Jinjun Shi, PhD, Brigham and Women’s Hospital
The use of synthetic mRNA nanotherapeutics has attracted significant attention given the recent FDA emergency-use authorization of mRNA COVID-19 vaccines. This IDG grant supports research that aims to develop a clinically translatable lipid nanoparticle (LNP) platform technology. enabling long-lasting mRNA therapy for genetic disorders. Goals are to achieve a prolonged duration of mRNA-mediated protein expression in mice for at least 30 days after a single injection and validate the efficacy and safety of the new mRNA LNPs for a particular severe genetic bleeding disorder, hemophilia A. This long-lasting mRNA LNP technology could be readily expanded to other genetic diseases that require restoration of normal protein functions and to other biomedical applications, such as cancer and metabolic diseases.

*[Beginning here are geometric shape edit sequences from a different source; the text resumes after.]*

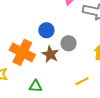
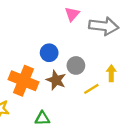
yellow line: (82, 81) -> (91, 89), moved

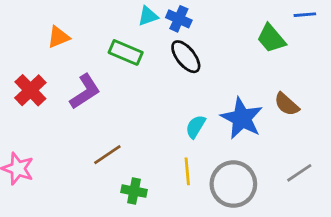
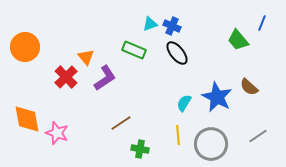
blue line: (305, 15) -> (262, 23), turned -63
orange triangle: (58, 37) -> (86, 57), moved, turned -48

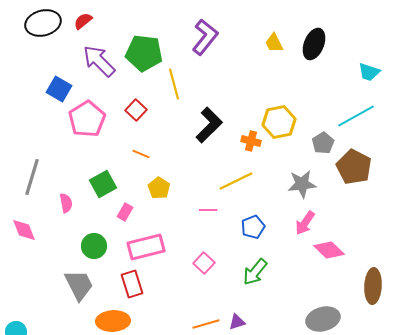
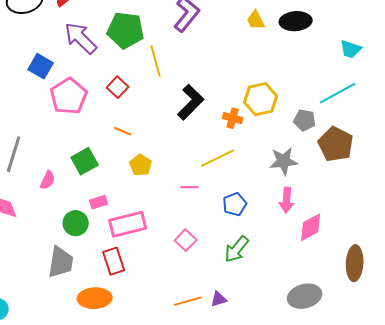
black ellipse: (314, 44) -> (296, 21), turned 64
gray pentagon: (323, 143) -> (305, 120), turned -30
pink semicircle: (66, 203) -> (48, 180), turned 36
pink rectangle: (125, 212) -> (99, 202), moved, turned 42
pink arrow: (305, 223) -> (287, 200), turned -30
pink diamond: (329, 250) -> (311, 227), turned -72
gray trapezoid: (79, 285) -> (61, 262), turned 36

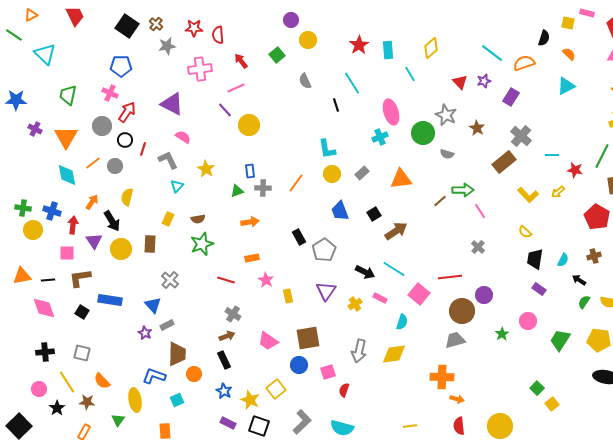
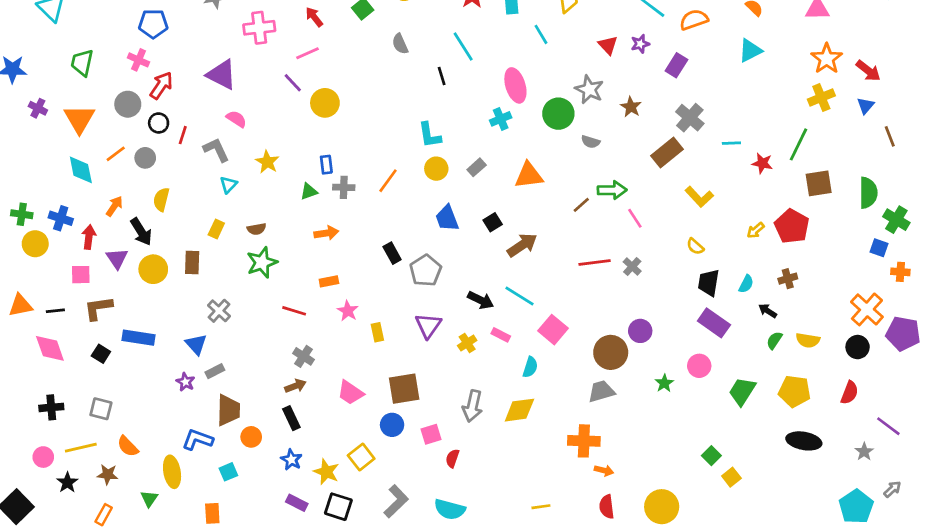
yellow arrow: (558, 192) -> (756, 230), moved
red line: (450, 277) -> (595, 263), moved
purple rectangle: (539, 289) -> (714, 323), size x1.6
yellow line: (67, 382) -> (81, 448), turned -70

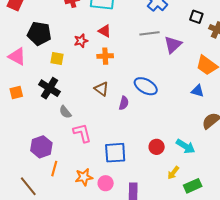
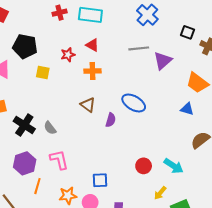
black cross: (49, 88) -> (24, 125), moved
pink L-shape: (82, 133) -> (59, 160), moved
blue square: (115, 153) -> (100, 180), moved, size x0.7

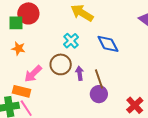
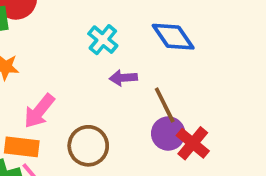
brown circle: (61, 64) -> (88, 146), moved
purple arrow: (80, 73) -> (123, 78), moved, turned -80
red cross: (135, 105) -> (193, 143), moved

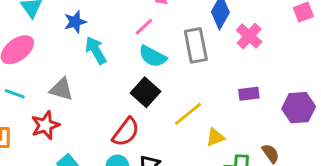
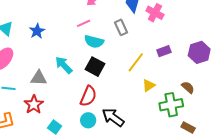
pink line: (144, 27) -> (84, 23), turned 32
gray rectangle: (196, 45) -> (121, 27), size x0.7
cyan arrow: (96, 50) -> (64, 65), moved
yellow line: (188, 114) -> (136, 62), moved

Yulia Grishchuk, PhD, Massachusetts General Hospital
Mucolipidosis IV (MLIV) is a highly debilitating central nervous system disorder, resulting in motor and cognitive deficits and vision loss among children. There is currently no therapy for this disease. The project is developing and testing adeno-associated virus (AAV) gene replacement therapy with improved biodistribution and tissue targeting to address complex pathology, involving CNS dysfunction and vision loss. The research may also pave the way for expanding use of this vector for other diseases.
Benjamin Kleinstiver, PhD, Massachusetts General Hospital, Center for Genomic Medicine
Spinal Muscular Atrophy (SMA) is one of the leading causes of infantile death worldwide. While there are promising FDA-approved therapies, these have potential limitations, such as the need for repeated dosing or incomplete efficacy. The goal of this project is to develop a permanent genetic cure for SMA, using novel genome-editing technologies that target and permanently correct the disease-causing mutations of the SMN genes. This approach could establish a new paradigm for treating SMA, and, more broadly, other neurogenetic diseases.

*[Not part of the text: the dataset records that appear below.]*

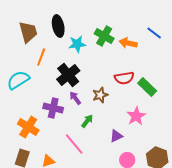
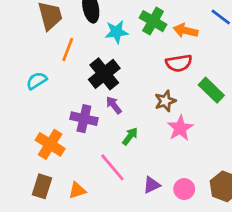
red semicircle: (124, 78) -> (179, 63), moved
cyan semicircle: (18, 80) -> (37, 81), size x0.7
brown star: (100, 95) -> (165, 101), moved
pink star: (136, 116) -> (180, 128), moved
purple triangle: (116, 136) -> (152, 185), moved

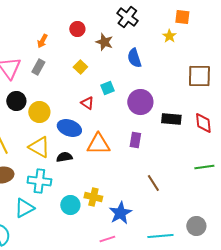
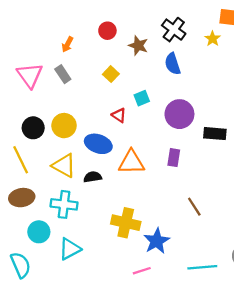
black cross: (127, 17) -> (174, 30), moved
gray rectangle: (38, 67) -> (63, 74), turned -63
black circle: (16, 101) -> (33, 128), moved
yellow cross: (93, 197) -> (126, 223), size x1.4
cyan circle: (70, 205) -> (39, 232), moved
cyan triangle: (24, 208) -> (70, 249), moved

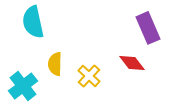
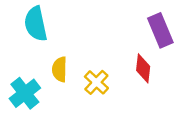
red diamond: (132, 63) -> (143, 68), turned 44

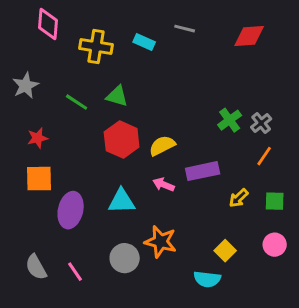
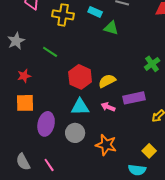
green triangle: (117, 96) -> (111, 28), moved
cyan triangle: (122, 201) -> (80, 107), moved
gray circle: (125, 258) -> (75, 133), moved

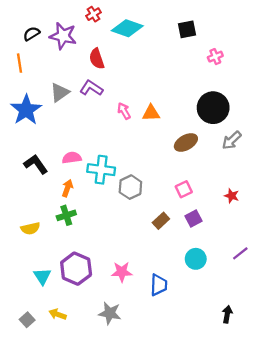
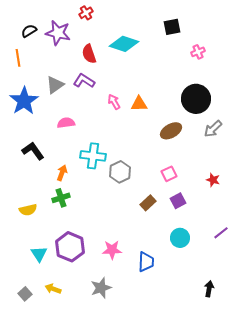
cyan diamond: (127, 28) -> (124, 44), moved
pink semicircle: (72, 158) -> (66, 123), moved
gray star: (110, 313) -> (101, 288), turned -30

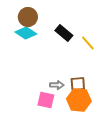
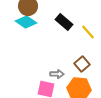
brown square: (78, 84) -> (82, 64), moved, turned -35

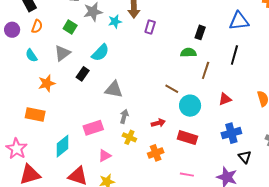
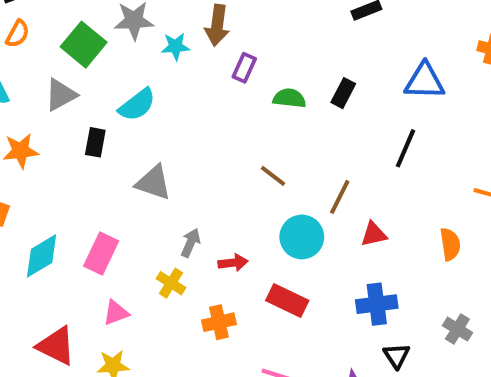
green square: (70, 27) -> (84, 45), size x1.5
green semicircle: (188, 53) -> (289, 98), moved
brown line: (206, 70) -> (340, 197), moved
black rectangle: (83, 74) -> (95, 142), turned -32
brown line: (172, 89) -> (273, 176), moved
gray arrow: (124, 116) -> (191, 243), moved
pink rectangle: (93, 128) -> (101, 253), turned -54
cyan diamond: (63, 146) -> (42, 256), moved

Petr Baranov, MD, PhD, Massachusetts Eye and Ear
An estimated three million people are affected by glaucoma in the U.S., and increasing lifespans exacerbate the disease’s socio-economic and quality of life impact. The human retina lacks the ability to regenerate, and glaucoma has historically led to irreversible vision loss. Currently, no cell or other therapies are available to compensate for the lost function or to regenerate or replace retinal ganglion cells (RCGs). The long-term goal of the project is to develop cell replacement therapy for glaucoma with the potential to restore lost vision.